Doug Henkle wrote:
> I must be the only one who writes strictly for the music fan who
> wants to know what exists so he can start searching for it with the
> reasonable expectation of purchasing it and listening to it. From this
> point of view, what is the point of my listing a song that was recorded,
> never released, and with reasonable certainty never will be released?
If I could predict the future with such assurance, I'd be spending my
time cataloging Super Lotto numbers instead of matrix number variations
on 12" singles.
If a recording exists, it can be released. The point of cataloging it is
to make sure its existence is documented; it's up to the users of that
documentation to determine what they want to use it for. Among other
things, if you don't know a recording exists, you can't work to get it
issued. If there are unreleased tracks by [artist X] in the vaults
somewhere, you can be damned sure that SOME fan of that artist wants to
know about it so they can try to get their hands on them. And if it
turns out nobody ever really cares, so what? You've wasted a couple
thousand bytes storing the information somewhere. Big deal.
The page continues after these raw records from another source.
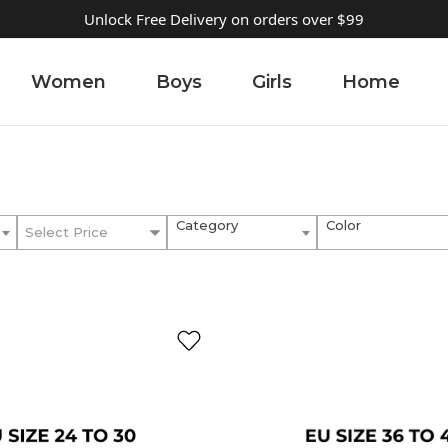
Unlock Free Delivery on orders over $99
Women
Boys
Girls
Home
Category
Color
Select Price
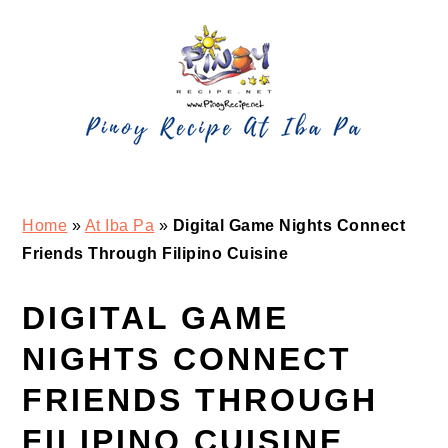
Skip
Skip
Skip
Skip
to
to
to
to
primary
main
primary
footer
navigation
content
sidebar
Home
»
At Iba Pa
»
Digital Game Nights Connect
Friends Through Filipino Cuisine
DIGITAL GAME
NIGHTS CONNECT
FRIENDS THROUGH
FILIPINO CUISINE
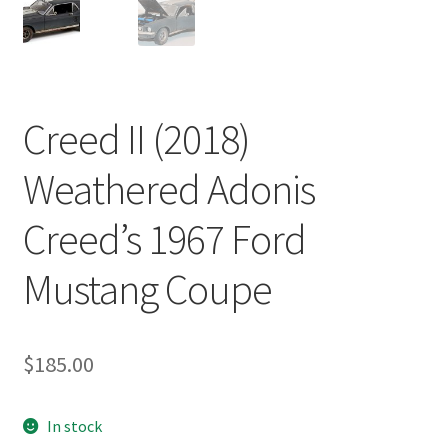
Creed II (2018)
Weathered Adonis
Creed’s 1967 Ford
Mustang Coupe
$
185.00
In stock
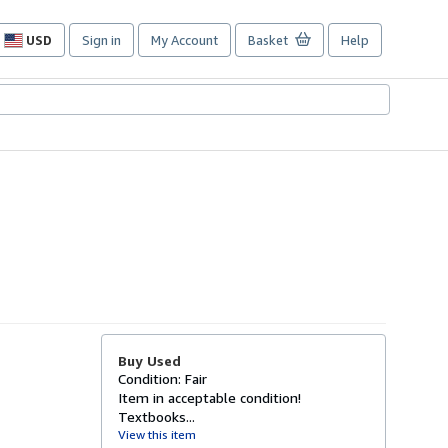
USD
Sign in
My Account
Basket
Help
Site
shopping
preferences
Buy Used
Condition: Fair
Item in acceptable condition!
Textbooks...
View this item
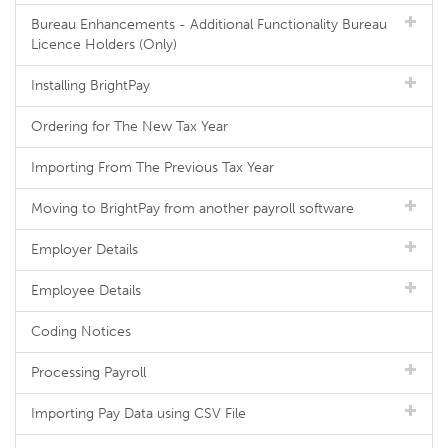
Bureau Enhancements - Additional Functionality Bureau
Licence Holders (Only)
Installing BrightPay
Ordering for The New Tax Year
Importing From The Previous Tax Year
Moving to BrightPay from another payroll software
Employer Details
Employee Details
Coding Notices
Processing Payroll
Importing Pay Data using CSV File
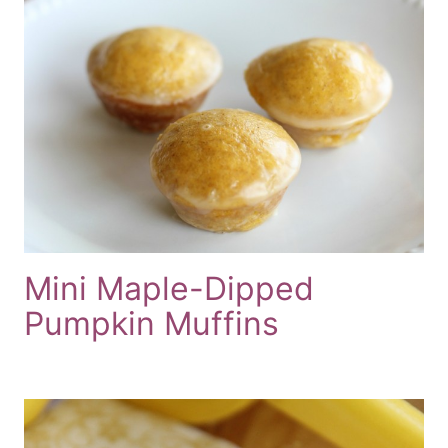
Mini Maple-Dipped
Pumpkin Muffins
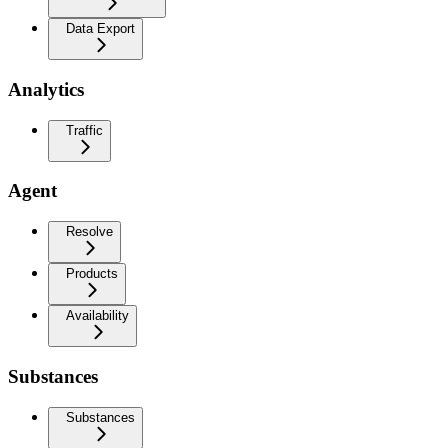
Data Export
Analytics
Traffic
Agent
Resolve
Products
Availability
Substances
Substances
>> And besides, procedures for cataloging even streaming audio
>> have been documented, so the world will adapt.
> I really want to know how documentation can be written today, published in
> print, and it will be completely accurate and sufficient in order to
> find a specific MP3 file and listen to it 75 years from now.
1. Acquire file.
2. Generate MusicBrainz fingerprint for acoustic content.
3. Generate MD5 hash for raw data bytes.
4. Write them down.
5. Wait 75 years.
6. Search Intarweb-o-tha-Future for fingerprint and/or hash.